LONDRA - Andy Burnham ha ufficialmente accettato l’incarico conferitogli da re Carlo III per la formazione del nuovo esecutivo ed è a tutti gli effetti il nuovo primo ministro britannico.  

Il passaggio di consegne si è consumato nella mattinata a Buckingham Palace: “Sua Maestà ha ricevuto in udienza l’Onorevole Andrew Burnham, membro del Parlamento, e gli ha chiesto di formare un nuovo governo. Burnham ha accettato l’offerta del Re”, si legge nel comunicato ufficiale diffuso dalla casa reale. Pochi minuti prima dell’udienza di Burnham, il leader uscente Keir Starmer era salito al Palazzo reale per rassegnare formali dimissioni nelle mani del sovrano. 

Terminato l’incontro con il monarca, secondo il protocollo consolidato, Burnham si è diretto al civico 10 di Downing Street per rivolgersi alla stampa e al Paese prima di varcare la celebre porta nera e mettersi al lavoro sulla squadra di governo.  

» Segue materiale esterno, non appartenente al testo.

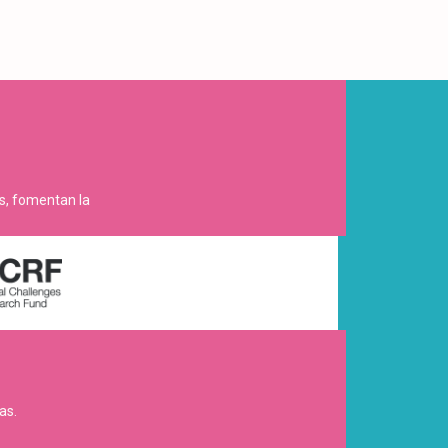
es, fomentan la
as.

Nel suo primo intervento da primo ministro ha puntato subito su un messaggio di forte discontinuità e autocritica: “Voglio essere sincero con voi: non siamo stati abbastanza bravi e dobbiamo fare meglio. E lo faremo. Facciamo in modo che questo sia il momento in cui la Gran Bretagna ricominci a credere. Il momento in cui riportiamo la speranza”. 

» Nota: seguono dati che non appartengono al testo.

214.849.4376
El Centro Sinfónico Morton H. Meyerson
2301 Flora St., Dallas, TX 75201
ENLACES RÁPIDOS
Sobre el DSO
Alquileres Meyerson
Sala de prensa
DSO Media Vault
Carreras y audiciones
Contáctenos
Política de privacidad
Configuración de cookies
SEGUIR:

Nel tracciare le linee guida del proprio mandato, il nuovo leader ha annunciato l’intenzione di presentare un piano decennale per la Gran Bretagna, escludendo categoricamente il ricorso a nuove elezioni generali: “Siamo in una democrazia parlamentare e se qualcuno riesce a ottenere la maggioranza dei deputati alla Camera dei Comuni, ovviamente ha la legittimità per portare avanti le cose”, ha precisato. 

Burnham ha confermato che l’azione dell’esecutivo resterà incardinata nel programma elettorale con cui il Labour si è presentato alle politiche del 2024, pur preannunciando un’impronta incisiva: “Sarò audace e fedele a quanto affermato nel manifesto, ma ci sono grandi cambiamenti che posso attuare a partire da esso”. 

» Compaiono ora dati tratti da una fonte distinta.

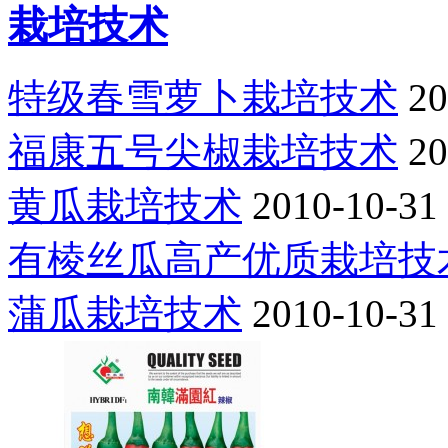
栽培技术
特级春雪萝卜栽培技术
20
福康五号尖椒栽培技术
20
黄瓜栽培技术
2010-10-31
有棱丝瓜高产优质栽培技
蒲瓜栽培技术
2010-10-31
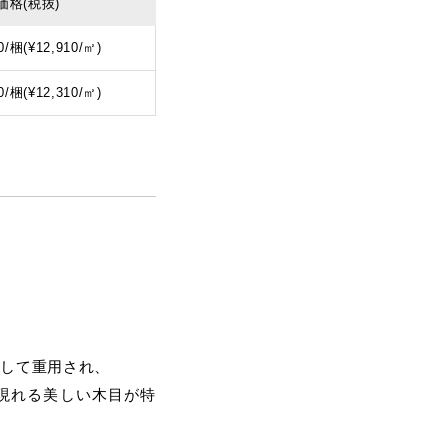
価格
(税抜)
0/梱(¥12,910/㎡)
0/梱(¥12,310/㎡)
として重用され、
現れる美しい木目が特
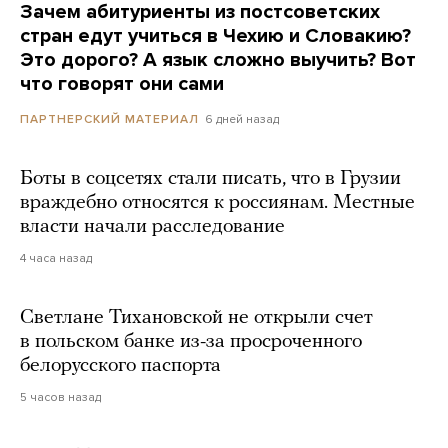
Зачем абитуриенты из постсоветских
стран едут учиться в Чехию и Словакию?
Это дорого? А язык сложно выучить? Вот
что говорят они сами
6 дней назад
ПАРТНЕРСКИЙ МАТЕРИАЛ
Боты в соцсетях стали писать, что в Грузии
враждебно относятся к россиянам. Местные
власти начали расследование
4 часа назад
Светлане Тихановской не открыли счет
в польском банке из-за просроченного
белорусского паспорта
5 часов назад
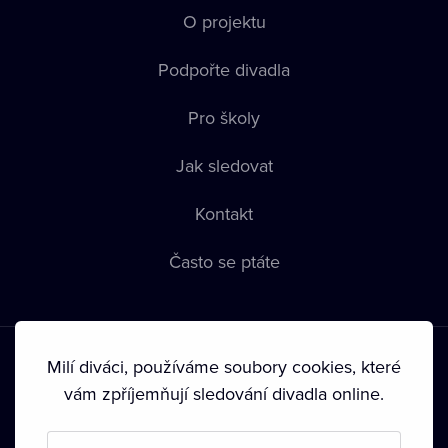
O projektu
Podpořte divadla
Pro školy
Jak sledovat
Kontakt
Často se ptáte
Milí diváci, používáme soubory cookies, které
vám zpříjemňují sledování divadla online.
Podmínky používání
•
Ochrana soukromí
•
Zásady používání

Il passaggio di consegne segna un momento storico per la politica del Regno Unito: Burnham diventa infatti il settimo primo ministro a insediarsi dal 13 luglio 2016, data in cui David Cameron diede inizio al suo secondo mandato all’indomani del trauma del referendum sulla Brexit. 

Dalle fila dell’opposizione è giunta un’apertura condizionata. La leader dei Conservatori, Kemi Badenoch, ha dichiarato che i Tory sono pronti a garantire sostegno parlamentare al nuovo governo, ma solo a fronte di un piano accettabile per il taglio della spesa per il welfare. Tra le richieste dell’opposizione figurano inoltre il ripensamento dello stop laburista al rilascio di nuove licenze per l’estrazione di petrolio e gas e l’impegno solenne a “escludere eventuali nuovi aumenti delle tasse”. 

Nel frattempo, l’attenzione è tutta rivolta alla composizione della nuova squadra dei ministri, cruciale per comprendere la direzione politica dell’esecutivo. Per la casella chiave di cancelliere dello Scacchiere sono in lizza l’attuale ministro dell’Energia Ed Miliband e la titolare dell’Interno Shabana Mahmood, con Rachel Reeves destinata a un altro dicastero. 

Miliband viene indicato dai media britannici come il favorito, sia per il peso politico accumulato essendo stato tra i primi a chiedere le dimissioni di Starmer, sia per la competenza tecnica maturata in passato come consigliere di Gordon Brown. Tuttavia, la sua figura raccoglie critiche da parte della stampa e del mondo imprenditoriale, e non mancano gli scettici persuasi che un Miliband troppo indipendente possa rivelarsi una spina nel fianco per il primo ministro. 

Se la scelta dovesse ricadere sulla più controllabile Mahmood, per Miliband potrebbero aprirsi le porte del ministero degli Esteri al posto di Yvette Cooper, destinata a un diverso incarico di gabinetto. Tra le poche certezze figura, infine, il rientro di Angela Rayner: l’ex vice primo ministro, dimissionaria in seguito alle polemiche sul mutuo della propria abitazione, è data in corsa per la Salute o l’Istruzione, sebbene non si escluda un suo ritorno al precedente dicastero dell’Edilizia abitativa, delle Comunità e del Governo locale.